Dès lors Ernest épingla sa foi au drapeau de la révolution. Sur ce point il se trouvait en avant de son parti. Ses camarades socialistes ne pouvaient le suivre. Ils persistaient à croire que la victoire pouvait être gagnée aux élections. Ce n’est pas qu’ils fussent étourdis par les coups déjà reçus. Ils ne manquaient ni de sang-froid ni de courage. Ils étaient incrédules, voilà tout. Ernest ne parvenait pas à leur inspirer une crainte sérieuse de l’avènement de l’Oligarchie. Il réussissait à les émouvoir, mais ils étaient trop sûrs de leur propre force. Il n’y avait pas de place pour l’oligarchie dans leur théorie de l’évolution sociale, par conséquent l’oligarchie ne pouvait pas exister.

— Nous vous enverrons au Congrès et tout ira bien, — lui dirent-ils à l’une de nos réunions secrètes.

— Et quand ils m’auront enlevé du Congrès, collé au mur et fait sauter la cervelle, — demanda froidement Ernest, — que ferez-vous ?

— Alors nous nous soulèverons dans notre puissance, — répondirent sur le champ une douzaine de voix.

— Alors vous pataugerez dans votre propre sang, — fut la réplique. — Je connais cette antienne : je l’ai entendue chanter par la classe moyenne ; et où est maintenant celle-ci avec sa puissance ?

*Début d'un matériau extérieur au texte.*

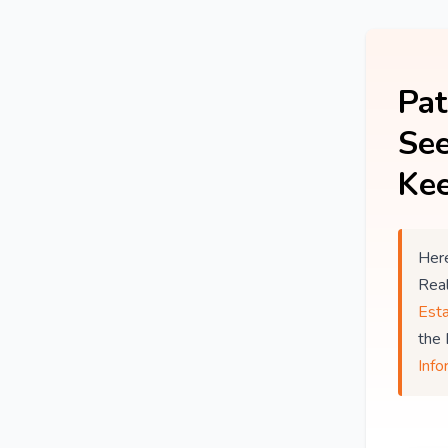
Pat
See
Kee
Here
Rea
Est
the
Info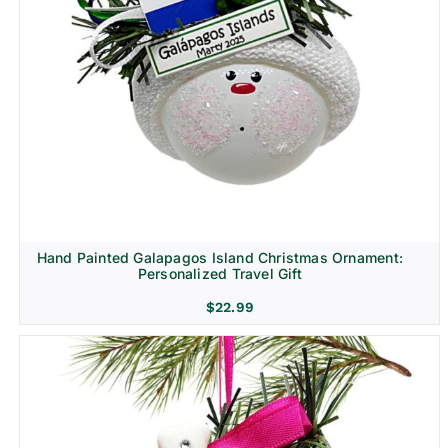
Hand Painted Galapagos Island Christmas Ornament:
Personalized Travel Gift
$
22.99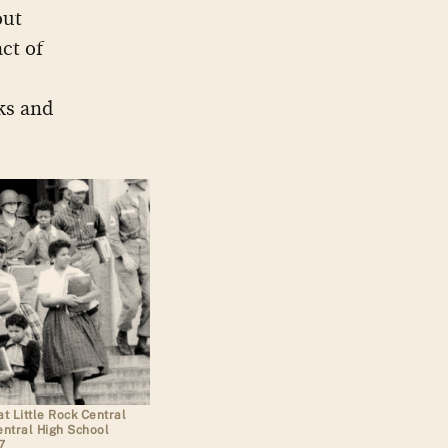
out
ct of
ks and
t Little Rock Central
entral High School
7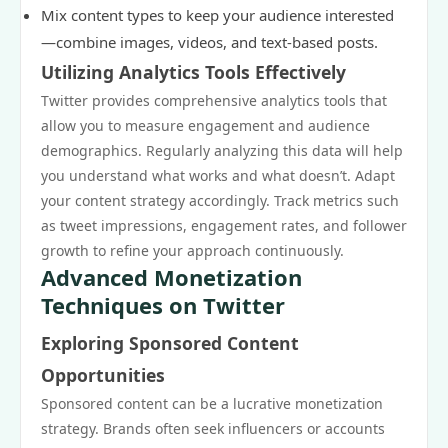
Mix content types to keep your audience interested
—combine images, videos, and text-based posts.
Utilizing Analytics Tools Effectively
Twitter provides comprehensive analytics tools that
allow you to measure engagement and audience
demographics. Regularly analyzing this data will help
you understand what works and what doesn’t. Adapt
your content strategy accordingly. Track metrics such
as tweet impressions, engagement rates, and follower
growth to refine your approach continuously.
Advanced Monetization
Techniques on Twitter
Exploring Sponsored Content
Opportunities
Sponsored content can be a lucrative monetization
strategy. Brands often seek influencers or accounts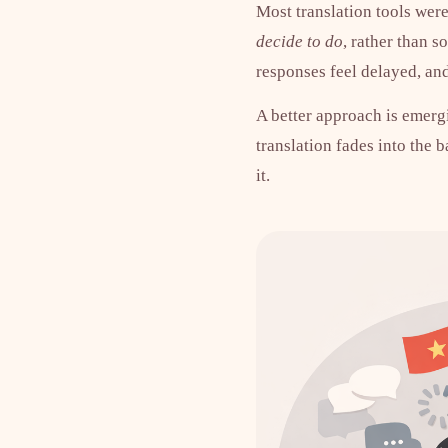
Most translation tools were
decide to do
, rather than 
responses feel delayed, a
A better approach is emergi
translation fades into the 
it.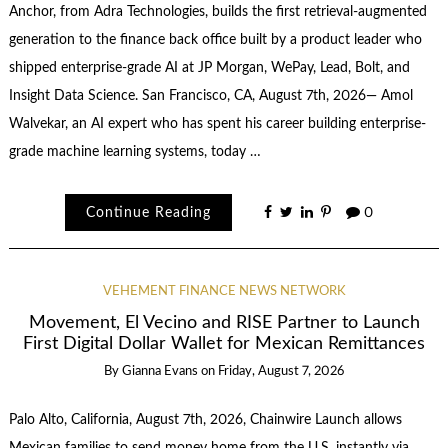
Anchor, from Adra Technologies, builds the first retrieval-augmented
generation to the finance back office built by a product leader who
shipped enterprise-grade AI at JP Morgan, WePay, Lead, Bolt, and
Insight Data Science. San Francisco, CA, August 7th, 2026— Amol
Walvekar, an AI expert who has spent his career building enterprise-
grade machine learning systems, today …
Continue Reading
0
VEHEMENT FINANCE NEWS NETWORK
Movement, El Vecino and RISE Partner to Launch
First Digital Dollar Wallet for Mexican Remittances
By
Gianna Evans
on
Friday, August 7, 2026
Palo Alto, California, August 7th, 2026, Chainwire Launch allows
Mexican families to send money home from the U.S. instantly via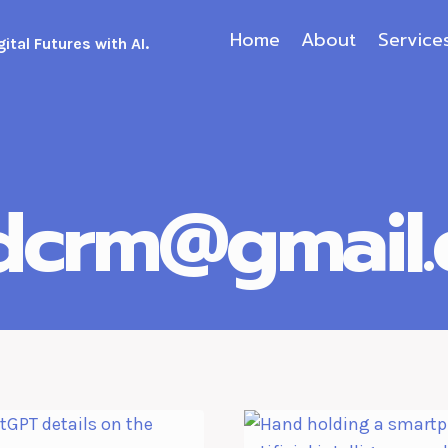
Home
About
Service
ital Futures with AI.
.dcrm@gmail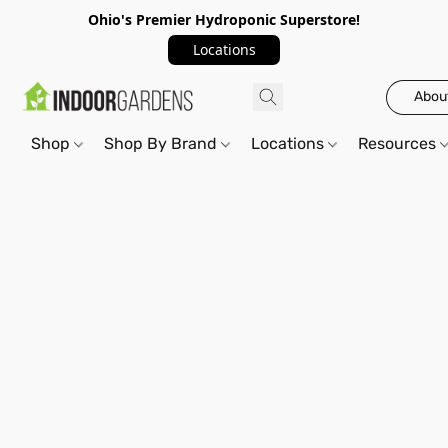
Ohio's Premier Hydroponic Superstore!
Locations
Abou
Shop
Shop By Brand
Locations
Resources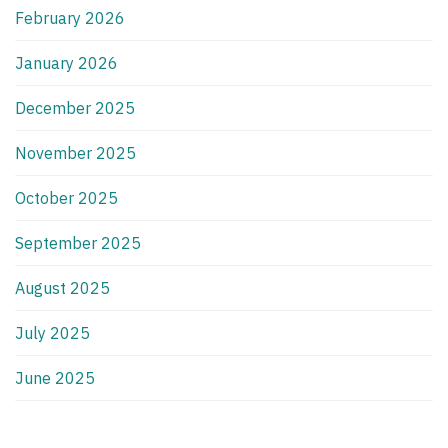
February 2026
January 2026
December 2025
November 2025
October 2025
September 2025
August 2025
July 2025
June 2025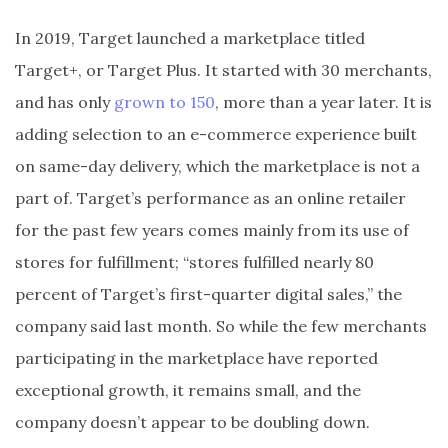
In 2019, Target launched a marketplace titled
Target+, or Target Plus. It started with 30 merchants,
and has only
grown to 150
, more than a year later. It is
adding selection to an e-commerce experience built
on same-day delivery, which the marketplace is not a
part of. Target’s performance as an online retailer
for the past few years comes mainly from its use of
stores for fulfillment; “stores fulfilled nearly 80
percent of Target’s first-quarter digital sales,” the
company said last month. So while the few merchants
participating in the marketplace have reported
exceptional growth, it remains small, and the
company doesn’t appear to be doubling down.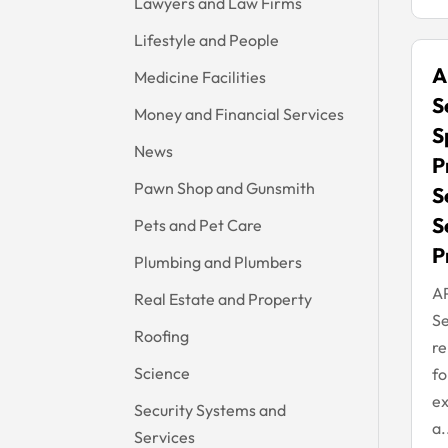
Lawyers and Law Firms
Lifestyle and People
A
Medicine Facilities
S
Money and Financial Services
S
News
P
Pawn Shop and Gunsmith
S
S
Pets and Pet Care
P
Plumbing and Plumbers
A
Real Estate and Property
Se
Roofing
re
Science
fo
ex
Security Systems and
a.
Services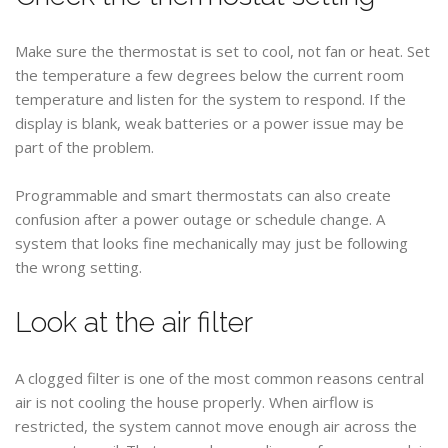
Make sure the thermostat is set to cool, not fan or heat. Set
the temperature a few degrees below the current room
temperature and listen for the system to respond. If the
display is blank, weak batteries or a power issue may be
part of the problem.
Programmable and smart thermostats can also create
confusion after a power outage or schedule change. A
system that looks fine mechanically may just be following
the wrong setting.
Look at the air filter
A clogged filter is one of the most common reasons central
air is not cooling the house properly. When airflow is
restricted, the system cannot move enough air across the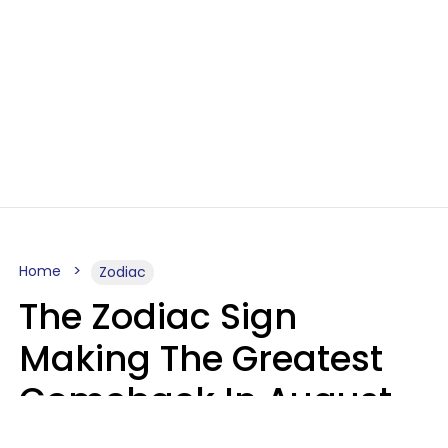
Home
Zodiac
The Zodiac Sign
Making The Greatest
Comeback In August
2026 After Struggling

  1. Les Cent-Noirs étaient des bandes réactionnaires organisées par l’autocratie décadente dans la Révolution Russe. Ces groupes réactionnaires attaquaient les groupes révolutionnaires ; en outre, au moment voulu, ils soulevaient l’émeute et détruisaient les propriétés pour fournir à l’autocratie un prétexte de faire appel aux Cosaques.
  2. Sous le régime capitaliste, ces périodes de crise étaient aussi inévitables qu’absurdes. La propriété engendrait toujours des calamités. Le fait était dû, naturellement, à l’excès des bénéfices non consommés.
  3. En dessein et en pratique, en tout, excepté le nom, les briseurs de grèves étaient les soldats privés des capitalistes. Parfaitement organisés et armés, ils étaient toujours prêts à être précipités par trains spéciaux sur toute partie du pays où les travailleurs se mettaient en grève ou étaient mis en chômage par leurs employeurs. Une époque si extraordinaire pouvait seule donner le spectacle étonnant d’un certain Farley, chef notoire de briseurs de grèves, qui, en 1906, traversa les États-Unis par trains spéciaux, de New York à San-Francisco, à la tête d’une armée de 2 500 hommes armés et équipés pour briser une grève des charretiers de cette dernière ville. Cet acte était une infraction pure et simple aux lois du pays. Le fait qu’il demeura impuni, comme des milliers d’actes du même genre, montre à quel point l’autorité judiciaire était sous la dépendance de la ploutocratie.
  4. Pendant une grève de mineurs de l’Idaho, dans la seconde moitié du dix-neuvième siècle, il arriva que beaucoup de grévistes furent enfermés par la troupe dans un parc à bestiaux. La chose et le nom se perpétuèrent au vingtième siècle.
  5. Le nom seul, et non l’idée, est d’importation russe. Les Cent-Noirs furent un développement des agents secrets du capitalisme, et leur usage débuta dans les luttes travaillistes du dix-neuvième siècle. Cela est hors de discussion, et a été avoué par une autorité non moindre que le Commissaire du Travail des États-Unis, à cette époque, M. Carroil D. Wright. Dans son livre intitulé Les Batailles du Travail, est citée cette déclaration que « dans quelques-unes des grandes grèves historiques, ce sont les employeurs eux-mêmes qui ont incité les actes de violence » ; que des industriels ont volontairement provoqué des grèves pour se débarrasser de leur surplus de marchandises ; et que des wagons ont été brûlés par les agents des patrons pendant les grèves des chemins de fer pour accroître le désordre. C’est d’agents secrets de ce genre que naquirent les Cent-Noirs ; et ceux-ci, à leur tour, devinrent plus tard l’arme terrible de l’oligarchie, les agents provocateurs.
  6. Nom d’une rue de l’ancien New York, où était située la Bourse, et où l’absurde organisation de la société permettait la manipulation en sous-main de toutes les industries du pays.